Lorédan, pour toute réplique, l’embrassa, et puis lui dit : Ah ! chevalier, que vous m’eussiez à l’avance pardonné sans peine si la cause de mon trouble vous était connue ; je suis poursuivi, vous le savez, par des êtres pleins de malice, et acharnés à me nuire ; ils me blessent coup sur coup ; et à l’instant où vous veniez m’annoncer la disparition de cette dame à laquelle je tenais, car elle m’était recommandée par le meilleur de mes amis, je recevais aussi la triste nouvelle d’un événement de ce genre, peut-être encore plus fâcheux pour moi. Mais n’avez-vous pu avoir aucun indice des moyens employés par les ravisseurs de Palmina pour l’arracher à ma protection ? comment se sont-ils introduits dans un appartement où l’on ne pouvait pénétrer qu’en traversant le vôtre ? ont-ils employé la ruse, et leur adresse vous a-t-elle surpris ?

– » Vous êtes dans l’erreur, signor, ou je me suis mal expliqué, puisque vous paraissez croire que la dame Palmina nous a été ravie ; non, signor, la chose ne s’est point passée ainsi ; elle est partie volontairement, du moins s’il faut en croire une lettre laissée par elle, pour ma femme, dans laquelle elle la remercie de ses soins, et celle qui est pour vous viendra sans doute achever de nous convaincre que la force n’est en aucune manière entrée pour quelque chose en tout ceci. »
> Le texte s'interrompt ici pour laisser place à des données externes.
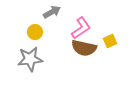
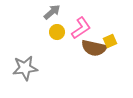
gray arrow: rotated 12 degrees counterclockwise
yellow circle: moved 22 px right
brown semicircle: moved 10 px right
gray star: moved 5 px left, 9 px down
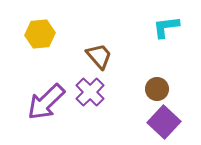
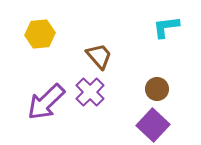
purple square: moved 11 px left, 3 px down
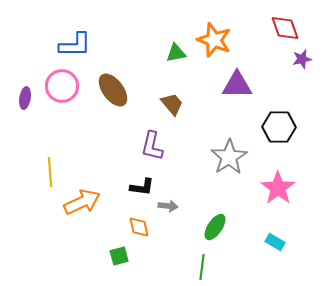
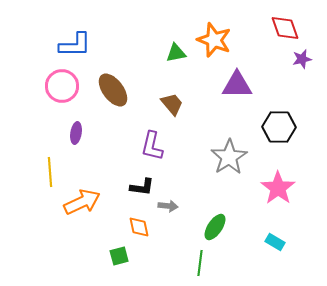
purple ellipse: moved 51 px right, 35 px down
green line: moved 2 px left, 4 px up
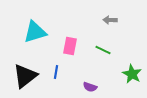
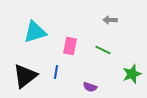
green star: rotated 24 degrees clockwise
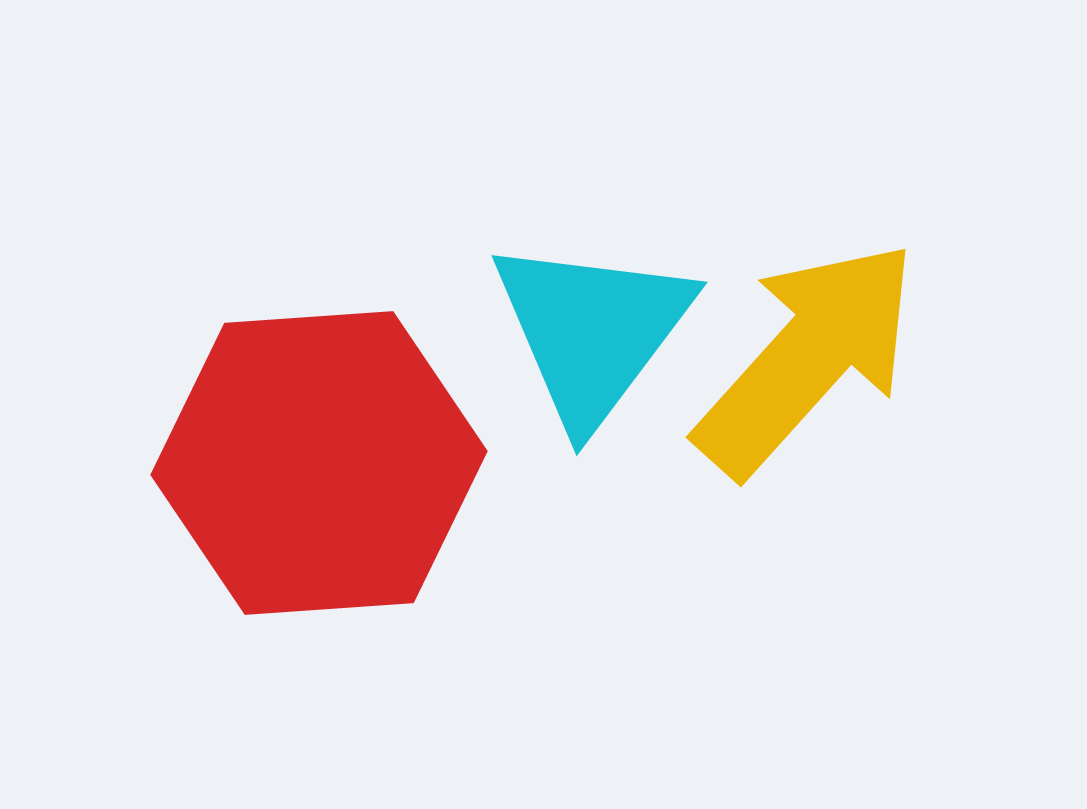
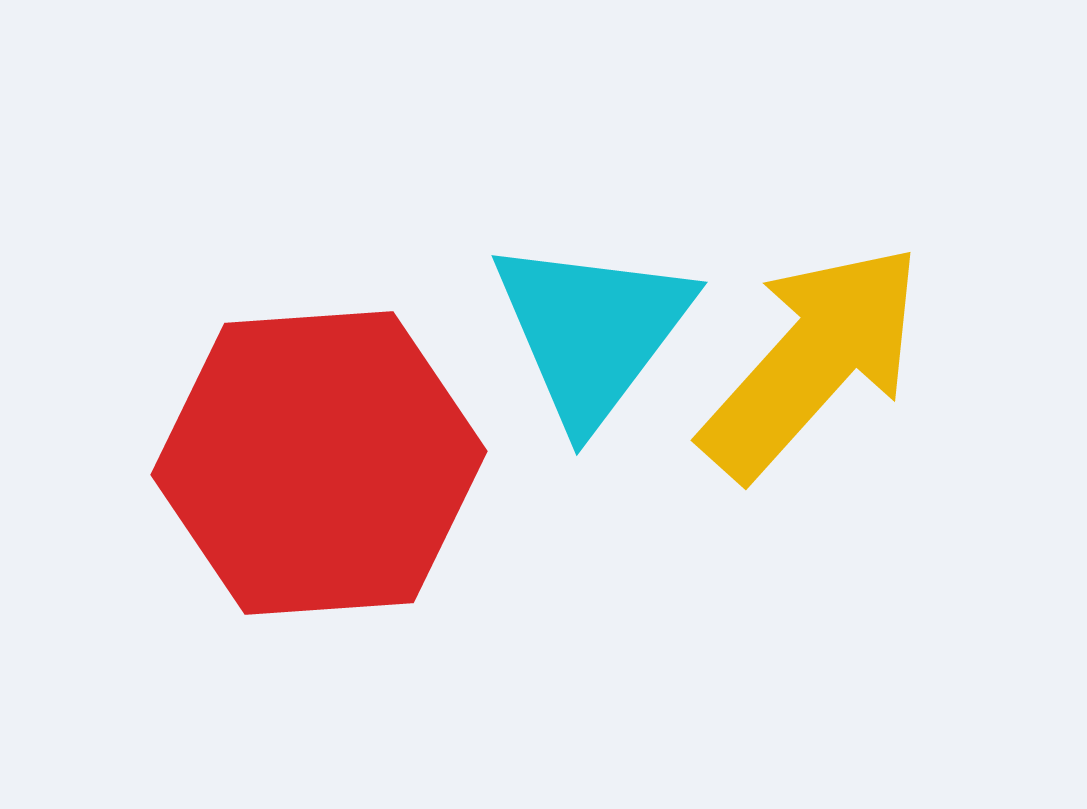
yellow arrow: moved 5 px right, 3 px down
En disant ces mots, le sénéchal présente un papier roulé à Lorédan, qui, s’empressant de le prendre, y trouve ces mots écrits : « Vous le voulez, signor marquis, et je consens à chercher une autre retraite ; il serait en effet possible que les ennemis de mon époux se doutassent que j’habitais dans ces murailles ; d’ailleurs puis-je résister au plaisir de me réunir à ma chère Elphyre ? elle seule peut, par sa tendre amitié, adoucir les maux que je souffre, et j’aurais eu plus de peine à quitter ce château, si je n’avais pas eu l’assurance de me retrouver dans ses bras. »

Cette lettre, comme on peut le croire, ne fit qu’ajouter à toutes les inquiétudes de Lorédan ; elle contenait des obscurités qu’il ne pouvait éclaircir ; elle était pour lui encore le sujet de pénibles tourmens ; il voyait autour de lui des filets tendus adroitement par la malice, et qui tombaient sur lui sans qu’il put les apercevoir ; il sentait qu’une force supérieure agissait, et que vainement chercherait-il à la combattre, puisqu’il ne savait sur quel point il pourrait l’attaquer ; toute son espérance dans ce moment reposait sur l’archevêque de Palerme et sur l’assignation donnée aux Frères-Noirs, de se présenter au bout du mois devant le tribunal de la monarchie ; là, il se flattait de confondre ses ennemis en les contraignant à se découvrir.

Mais jusqu’à ce temps, le marquis vit bien qu’il lui fallait redoubler de vigilance pour ne pas se laisser surprendre ; et plus l’instant de son mariage approchait, plus il devait redouter les embûches de ses inexplicables ennemis. Il forma également le projet de ne point apprendre au marquis Mazini la disparition de Palmina, afin de ne pas augmenter les craintes de ce vieux seigneur : et il engagea le sénéchal à se taire sur ce point, ce qu’Orsoni n’eut pas de peine à comprendre.

Il paraissait, d’après la lettre de Palmina, qu’elle était partie avec cette Elphyre dont parlait Amédéo ; et celui-ci par conséquent devait se trouver avec elle. Ainsi les motifs de son éloignement seraient connus le jour où Grimani reviendrait vers Lorédan, comme il le lui avait annoncé.